-- RECORD EXCERPTS follows --
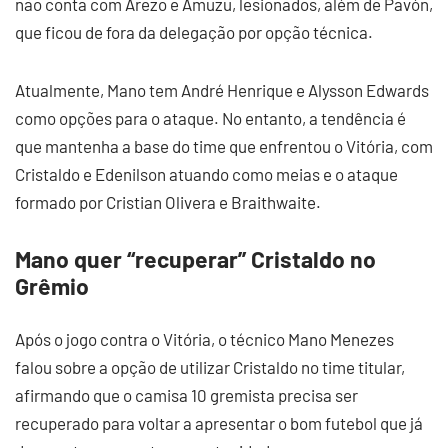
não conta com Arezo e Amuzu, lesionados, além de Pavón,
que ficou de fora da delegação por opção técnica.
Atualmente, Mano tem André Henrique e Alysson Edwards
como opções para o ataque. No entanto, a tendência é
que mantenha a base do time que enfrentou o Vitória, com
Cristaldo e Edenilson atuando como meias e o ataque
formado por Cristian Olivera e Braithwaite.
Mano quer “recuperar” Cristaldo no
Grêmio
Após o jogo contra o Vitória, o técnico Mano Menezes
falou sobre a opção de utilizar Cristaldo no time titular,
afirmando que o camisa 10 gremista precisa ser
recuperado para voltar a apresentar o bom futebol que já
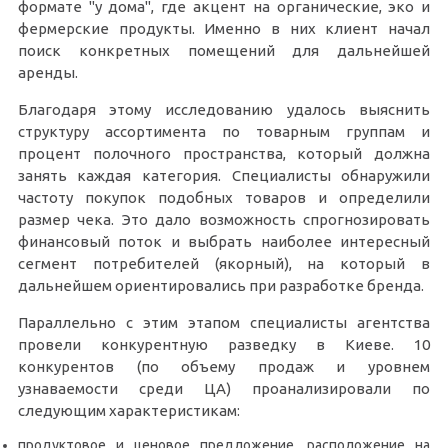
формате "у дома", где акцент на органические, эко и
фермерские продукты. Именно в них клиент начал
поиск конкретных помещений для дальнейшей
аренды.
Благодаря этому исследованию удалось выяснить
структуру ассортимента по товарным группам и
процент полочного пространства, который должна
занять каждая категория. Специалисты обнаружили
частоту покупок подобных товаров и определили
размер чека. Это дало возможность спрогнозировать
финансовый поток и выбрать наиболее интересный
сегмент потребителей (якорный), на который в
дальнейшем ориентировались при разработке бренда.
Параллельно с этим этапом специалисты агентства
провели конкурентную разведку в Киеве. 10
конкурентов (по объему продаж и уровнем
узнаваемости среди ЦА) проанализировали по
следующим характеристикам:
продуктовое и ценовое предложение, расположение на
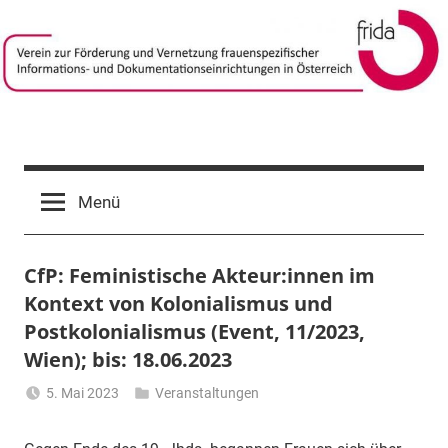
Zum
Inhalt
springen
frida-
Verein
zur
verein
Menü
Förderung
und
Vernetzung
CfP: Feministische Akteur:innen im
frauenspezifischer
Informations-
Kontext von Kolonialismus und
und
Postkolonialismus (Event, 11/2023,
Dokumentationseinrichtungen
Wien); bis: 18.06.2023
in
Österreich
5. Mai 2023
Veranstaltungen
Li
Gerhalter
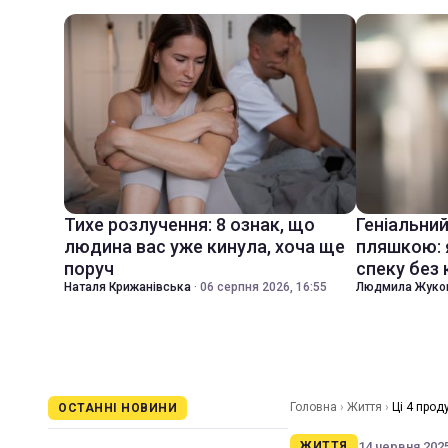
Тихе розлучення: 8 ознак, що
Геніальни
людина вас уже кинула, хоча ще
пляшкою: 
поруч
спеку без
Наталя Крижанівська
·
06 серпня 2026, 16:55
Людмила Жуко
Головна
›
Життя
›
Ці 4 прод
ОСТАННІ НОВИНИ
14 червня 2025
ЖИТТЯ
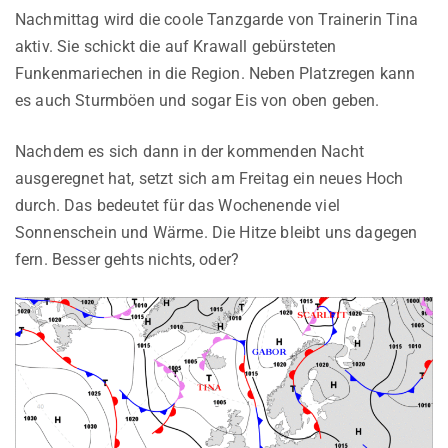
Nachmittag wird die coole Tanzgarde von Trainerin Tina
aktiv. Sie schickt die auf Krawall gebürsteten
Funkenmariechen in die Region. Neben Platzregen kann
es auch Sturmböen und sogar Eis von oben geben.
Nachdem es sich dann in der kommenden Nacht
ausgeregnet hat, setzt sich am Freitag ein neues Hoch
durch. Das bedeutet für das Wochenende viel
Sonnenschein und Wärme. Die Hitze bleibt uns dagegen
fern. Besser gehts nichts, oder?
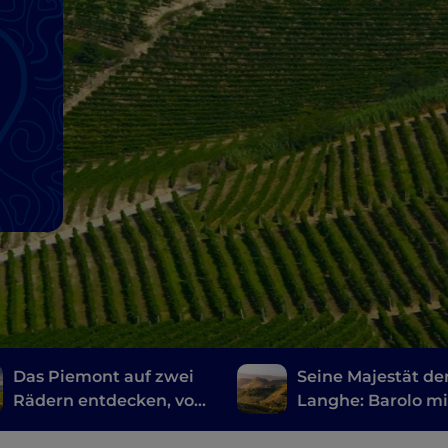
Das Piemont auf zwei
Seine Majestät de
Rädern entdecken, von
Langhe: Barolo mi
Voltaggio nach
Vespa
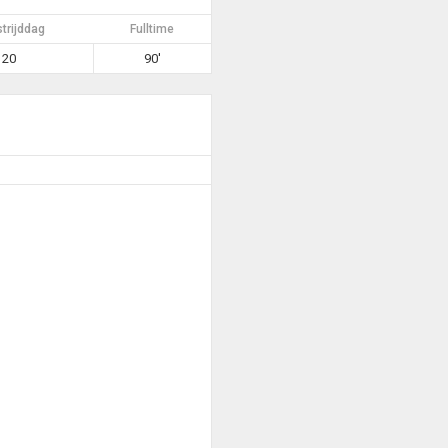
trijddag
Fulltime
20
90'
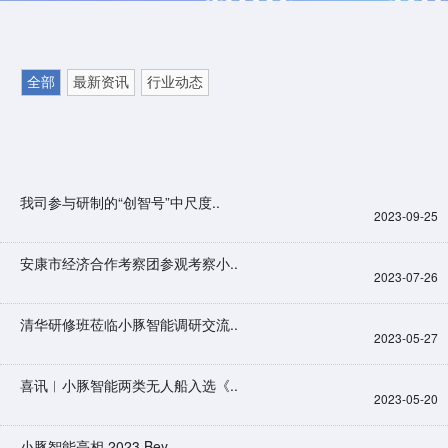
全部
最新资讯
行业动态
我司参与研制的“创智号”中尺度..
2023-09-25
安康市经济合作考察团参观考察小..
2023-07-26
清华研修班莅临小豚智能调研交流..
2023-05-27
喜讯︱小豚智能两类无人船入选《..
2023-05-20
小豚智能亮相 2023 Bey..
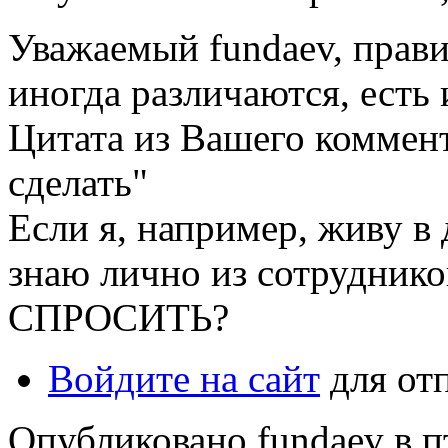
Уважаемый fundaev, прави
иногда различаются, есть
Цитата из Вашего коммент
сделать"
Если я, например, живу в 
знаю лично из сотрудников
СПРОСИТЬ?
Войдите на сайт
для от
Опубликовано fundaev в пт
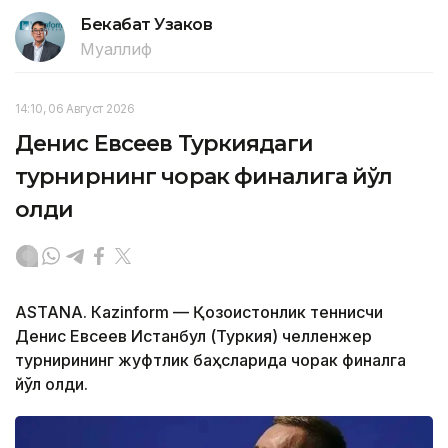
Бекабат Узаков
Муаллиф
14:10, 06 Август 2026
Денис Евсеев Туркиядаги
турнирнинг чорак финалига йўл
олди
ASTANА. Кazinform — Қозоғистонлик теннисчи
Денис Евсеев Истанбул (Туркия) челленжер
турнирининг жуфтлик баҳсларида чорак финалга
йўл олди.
-- RECORD EXCERPTS concluded --
-- RECORD EXCERPTS follows --
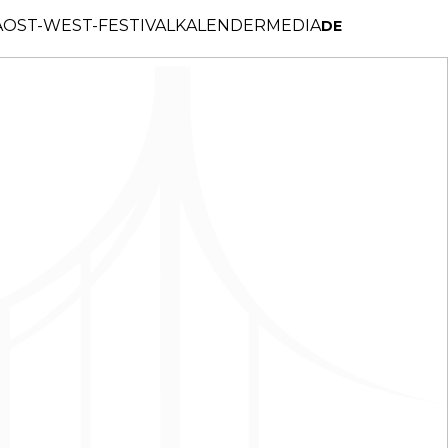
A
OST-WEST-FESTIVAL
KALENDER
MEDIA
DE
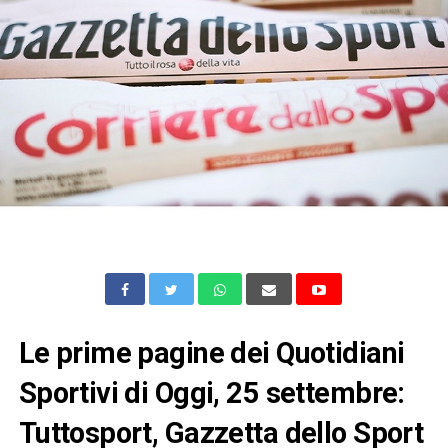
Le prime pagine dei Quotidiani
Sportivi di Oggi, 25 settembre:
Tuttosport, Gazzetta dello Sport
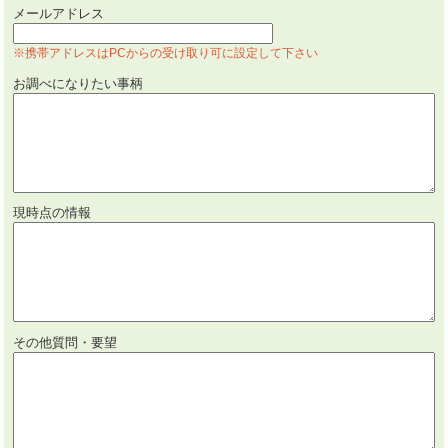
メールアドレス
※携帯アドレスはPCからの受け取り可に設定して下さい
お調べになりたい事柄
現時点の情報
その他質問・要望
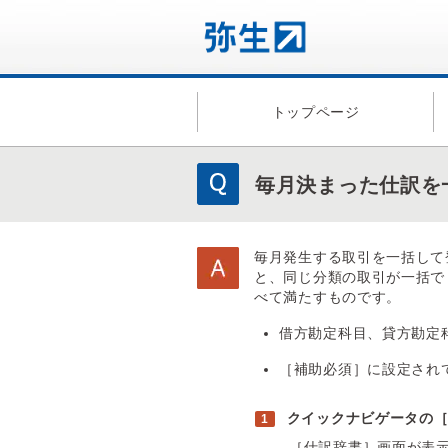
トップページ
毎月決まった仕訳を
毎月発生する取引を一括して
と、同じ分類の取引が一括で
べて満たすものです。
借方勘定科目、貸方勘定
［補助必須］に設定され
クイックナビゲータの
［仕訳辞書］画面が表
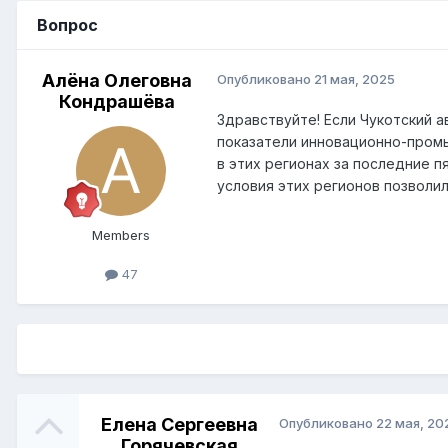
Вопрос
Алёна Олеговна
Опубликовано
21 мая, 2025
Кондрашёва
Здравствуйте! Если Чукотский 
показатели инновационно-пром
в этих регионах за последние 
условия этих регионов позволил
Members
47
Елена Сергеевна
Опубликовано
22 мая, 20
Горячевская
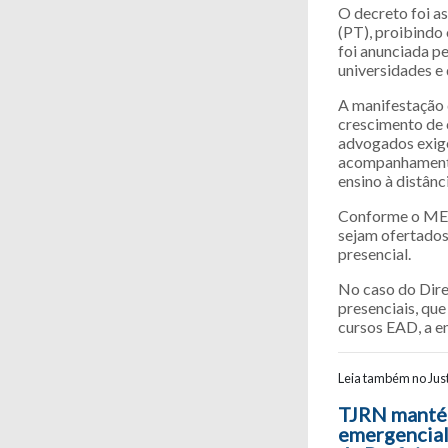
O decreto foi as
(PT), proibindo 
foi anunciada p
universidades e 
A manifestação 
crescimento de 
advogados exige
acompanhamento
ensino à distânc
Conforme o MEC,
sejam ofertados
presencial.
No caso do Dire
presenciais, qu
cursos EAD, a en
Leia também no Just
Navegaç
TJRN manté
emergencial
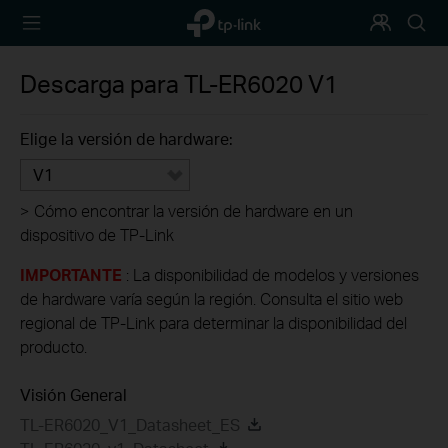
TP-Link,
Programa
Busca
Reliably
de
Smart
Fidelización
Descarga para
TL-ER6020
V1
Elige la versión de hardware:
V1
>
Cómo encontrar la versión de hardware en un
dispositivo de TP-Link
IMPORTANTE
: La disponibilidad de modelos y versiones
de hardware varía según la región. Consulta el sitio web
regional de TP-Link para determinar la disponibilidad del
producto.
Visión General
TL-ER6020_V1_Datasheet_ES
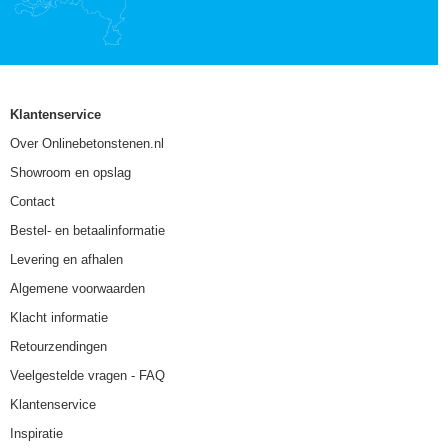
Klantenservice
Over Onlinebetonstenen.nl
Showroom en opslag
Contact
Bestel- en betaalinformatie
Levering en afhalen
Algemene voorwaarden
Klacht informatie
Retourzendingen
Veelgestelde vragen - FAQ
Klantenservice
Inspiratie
-- RECORD EXCERPTS concluded --
-- RECORD EXCERPTS follows --
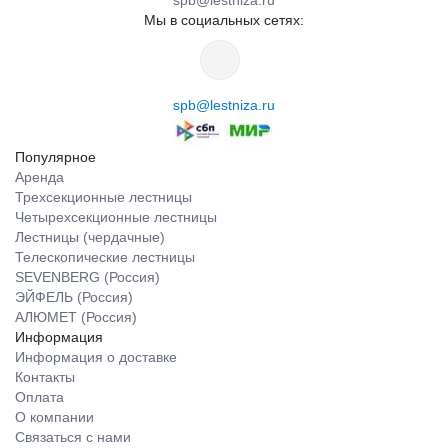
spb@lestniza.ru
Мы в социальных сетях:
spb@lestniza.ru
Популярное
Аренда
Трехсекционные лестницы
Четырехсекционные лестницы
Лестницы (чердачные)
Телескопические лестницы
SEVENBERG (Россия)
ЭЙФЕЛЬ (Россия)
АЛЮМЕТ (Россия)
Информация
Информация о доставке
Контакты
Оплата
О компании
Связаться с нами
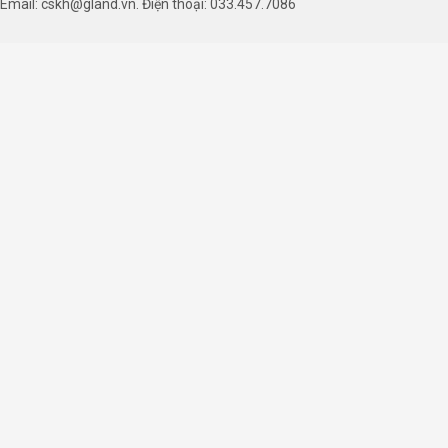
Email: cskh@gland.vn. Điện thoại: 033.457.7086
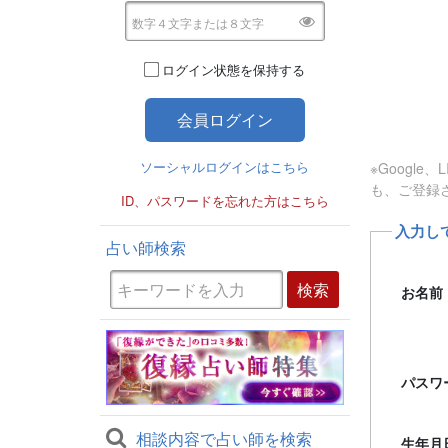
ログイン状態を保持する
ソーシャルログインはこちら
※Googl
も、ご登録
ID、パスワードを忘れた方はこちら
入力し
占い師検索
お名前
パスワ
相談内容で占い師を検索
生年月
-- RECORD EXCERPTS concluded --
• [WHAT IS REQUIRED]: Please show every line above that includes the word "этих".

• [TASK ANSWER]:
в этих регионах за последние 
условия этих регионов позволил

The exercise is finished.